> **Exercise**: Among the lines of the data below, count those that hold the word "table". Answer with the number alone.
───── Input data ─────
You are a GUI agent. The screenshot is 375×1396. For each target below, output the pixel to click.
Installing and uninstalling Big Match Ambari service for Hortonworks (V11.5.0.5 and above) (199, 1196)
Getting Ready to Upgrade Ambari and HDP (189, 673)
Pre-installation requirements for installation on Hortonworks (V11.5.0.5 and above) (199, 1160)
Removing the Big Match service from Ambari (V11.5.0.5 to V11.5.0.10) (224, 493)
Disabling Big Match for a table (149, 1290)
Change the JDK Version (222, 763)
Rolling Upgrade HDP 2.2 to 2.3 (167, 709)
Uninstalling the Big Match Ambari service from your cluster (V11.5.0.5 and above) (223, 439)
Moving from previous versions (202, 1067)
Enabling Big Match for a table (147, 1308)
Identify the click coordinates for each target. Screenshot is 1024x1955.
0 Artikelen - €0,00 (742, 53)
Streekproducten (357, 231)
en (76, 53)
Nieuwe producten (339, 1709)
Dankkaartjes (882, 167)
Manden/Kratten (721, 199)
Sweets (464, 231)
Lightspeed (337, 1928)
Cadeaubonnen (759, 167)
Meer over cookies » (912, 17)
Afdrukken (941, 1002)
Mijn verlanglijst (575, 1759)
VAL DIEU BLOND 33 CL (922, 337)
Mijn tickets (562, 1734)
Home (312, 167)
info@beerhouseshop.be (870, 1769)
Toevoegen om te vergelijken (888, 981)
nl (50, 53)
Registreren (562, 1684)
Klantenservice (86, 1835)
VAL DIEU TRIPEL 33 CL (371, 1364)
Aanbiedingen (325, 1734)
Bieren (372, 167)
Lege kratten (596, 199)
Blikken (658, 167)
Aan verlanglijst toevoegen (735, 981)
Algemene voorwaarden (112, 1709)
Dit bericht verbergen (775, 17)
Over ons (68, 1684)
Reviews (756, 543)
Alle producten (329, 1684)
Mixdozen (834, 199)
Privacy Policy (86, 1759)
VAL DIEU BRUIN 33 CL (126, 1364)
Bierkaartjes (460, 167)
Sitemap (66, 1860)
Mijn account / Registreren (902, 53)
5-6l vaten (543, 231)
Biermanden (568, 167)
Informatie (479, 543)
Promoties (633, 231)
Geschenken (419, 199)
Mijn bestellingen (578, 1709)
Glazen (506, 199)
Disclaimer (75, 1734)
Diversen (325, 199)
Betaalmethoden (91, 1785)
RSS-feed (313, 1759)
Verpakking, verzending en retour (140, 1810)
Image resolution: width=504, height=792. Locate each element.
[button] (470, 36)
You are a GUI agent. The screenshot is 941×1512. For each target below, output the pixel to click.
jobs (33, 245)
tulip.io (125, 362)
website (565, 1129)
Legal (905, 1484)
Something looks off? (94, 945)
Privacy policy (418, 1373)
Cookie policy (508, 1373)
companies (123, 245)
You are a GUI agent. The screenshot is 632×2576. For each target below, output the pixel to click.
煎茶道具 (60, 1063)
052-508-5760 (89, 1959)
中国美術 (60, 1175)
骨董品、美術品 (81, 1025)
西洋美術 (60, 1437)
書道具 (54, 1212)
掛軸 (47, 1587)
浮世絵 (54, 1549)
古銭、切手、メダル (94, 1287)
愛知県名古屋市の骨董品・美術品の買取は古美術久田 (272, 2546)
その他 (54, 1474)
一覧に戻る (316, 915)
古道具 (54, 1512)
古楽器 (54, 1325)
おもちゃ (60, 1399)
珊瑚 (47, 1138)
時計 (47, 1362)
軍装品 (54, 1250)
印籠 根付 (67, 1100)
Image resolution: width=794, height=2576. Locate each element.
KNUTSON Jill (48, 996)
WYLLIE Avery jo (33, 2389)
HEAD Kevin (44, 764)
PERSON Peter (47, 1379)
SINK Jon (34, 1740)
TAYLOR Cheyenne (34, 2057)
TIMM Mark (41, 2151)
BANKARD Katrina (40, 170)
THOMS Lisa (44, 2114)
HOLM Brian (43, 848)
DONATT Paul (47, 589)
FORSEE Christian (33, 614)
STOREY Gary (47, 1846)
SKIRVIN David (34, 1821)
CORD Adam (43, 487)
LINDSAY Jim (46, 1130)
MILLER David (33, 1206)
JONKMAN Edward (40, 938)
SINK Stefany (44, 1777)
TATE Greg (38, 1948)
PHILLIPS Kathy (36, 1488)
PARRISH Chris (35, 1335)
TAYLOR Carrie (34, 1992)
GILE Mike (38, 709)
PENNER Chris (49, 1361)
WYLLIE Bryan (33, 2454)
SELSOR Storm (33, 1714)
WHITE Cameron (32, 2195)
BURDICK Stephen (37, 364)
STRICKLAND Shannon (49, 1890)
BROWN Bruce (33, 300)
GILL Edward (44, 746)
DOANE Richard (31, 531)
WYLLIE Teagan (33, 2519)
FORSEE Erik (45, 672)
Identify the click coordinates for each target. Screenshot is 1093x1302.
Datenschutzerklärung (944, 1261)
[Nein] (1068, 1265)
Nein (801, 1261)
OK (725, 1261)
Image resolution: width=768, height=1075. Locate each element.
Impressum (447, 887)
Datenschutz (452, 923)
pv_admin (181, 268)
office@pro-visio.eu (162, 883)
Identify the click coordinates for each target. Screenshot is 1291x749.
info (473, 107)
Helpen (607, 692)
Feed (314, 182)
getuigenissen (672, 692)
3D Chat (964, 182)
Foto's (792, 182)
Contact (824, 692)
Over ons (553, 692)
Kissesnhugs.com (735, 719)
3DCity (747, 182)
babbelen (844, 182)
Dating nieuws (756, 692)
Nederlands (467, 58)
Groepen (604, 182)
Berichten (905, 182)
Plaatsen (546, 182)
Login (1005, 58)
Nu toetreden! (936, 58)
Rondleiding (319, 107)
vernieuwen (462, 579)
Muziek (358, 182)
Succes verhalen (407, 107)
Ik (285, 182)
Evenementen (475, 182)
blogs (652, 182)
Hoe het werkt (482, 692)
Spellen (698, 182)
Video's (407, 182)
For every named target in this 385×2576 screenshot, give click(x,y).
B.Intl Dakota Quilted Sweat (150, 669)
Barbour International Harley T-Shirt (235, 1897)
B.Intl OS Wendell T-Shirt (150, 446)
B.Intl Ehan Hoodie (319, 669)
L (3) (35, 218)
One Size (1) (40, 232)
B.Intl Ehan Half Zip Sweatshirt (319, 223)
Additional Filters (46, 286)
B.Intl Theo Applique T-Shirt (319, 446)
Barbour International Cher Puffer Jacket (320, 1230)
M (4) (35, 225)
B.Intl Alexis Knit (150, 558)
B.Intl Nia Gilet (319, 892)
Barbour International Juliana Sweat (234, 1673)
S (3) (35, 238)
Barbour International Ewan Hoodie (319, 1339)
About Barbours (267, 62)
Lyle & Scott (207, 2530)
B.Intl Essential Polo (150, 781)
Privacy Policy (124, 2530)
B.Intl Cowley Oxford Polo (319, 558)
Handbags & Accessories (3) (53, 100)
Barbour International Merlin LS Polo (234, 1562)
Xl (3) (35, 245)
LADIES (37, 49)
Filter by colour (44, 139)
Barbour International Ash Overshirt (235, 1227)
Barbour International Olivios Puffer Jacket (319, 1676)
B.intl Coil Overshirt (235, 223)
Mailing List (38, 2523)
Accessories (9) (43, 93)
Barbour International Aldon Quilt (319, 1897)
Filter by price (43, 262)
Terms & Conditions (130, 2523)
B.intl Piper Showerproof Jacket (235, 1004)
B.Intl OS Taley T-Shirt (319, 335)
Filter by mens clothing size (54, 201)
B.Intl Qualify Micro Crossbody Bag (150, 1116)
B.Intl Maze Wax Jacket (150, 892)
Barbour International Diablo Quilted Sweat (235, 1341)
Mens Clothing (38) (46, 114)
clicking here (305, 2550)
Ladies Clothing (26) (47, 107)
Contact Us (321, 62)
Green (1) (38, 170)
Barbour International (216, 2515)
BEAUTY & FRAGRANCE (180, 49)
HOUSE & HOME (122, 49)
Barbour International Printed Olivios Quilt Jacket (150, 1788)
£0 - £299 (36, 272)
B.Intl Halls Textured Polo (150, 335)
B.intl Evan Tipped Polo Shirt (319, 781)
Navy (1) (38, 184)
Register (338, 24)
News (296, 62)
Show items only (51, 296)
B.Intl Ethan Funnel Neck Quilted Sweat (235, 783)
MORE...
─────
> **Response to this exercise**: 2